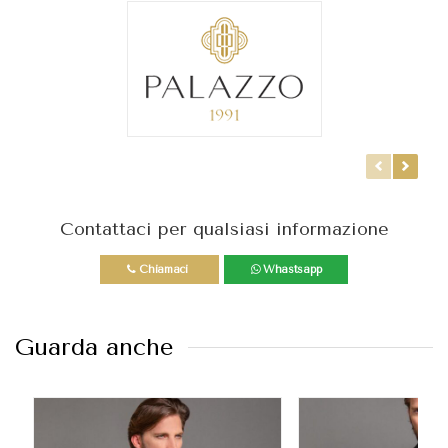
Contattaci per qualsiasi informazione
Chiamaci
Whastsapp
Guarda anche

# # # # # # #

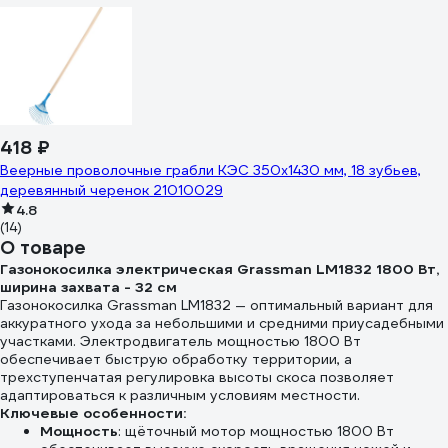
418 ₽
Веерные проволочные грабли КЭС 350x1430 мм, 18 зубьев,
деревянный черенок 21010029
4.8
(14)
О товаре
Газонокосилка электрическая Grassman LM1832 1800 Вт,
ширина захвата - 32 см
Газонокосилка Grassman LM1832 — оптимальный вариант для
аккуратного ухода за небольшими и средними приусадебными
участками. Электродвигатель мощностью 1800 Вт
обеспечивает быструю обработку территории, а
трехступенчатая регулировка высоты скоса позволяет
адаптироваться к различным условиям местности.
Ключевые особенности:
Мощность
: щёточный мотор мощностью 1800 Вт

# # # # # # #

** Required work **
Check the lines above and copy each one that includes "мощностью".

** Your solution **
участками. Электродвигатель мощностью 1800 Вт
: щёточный мотор мощностью 1800 Вт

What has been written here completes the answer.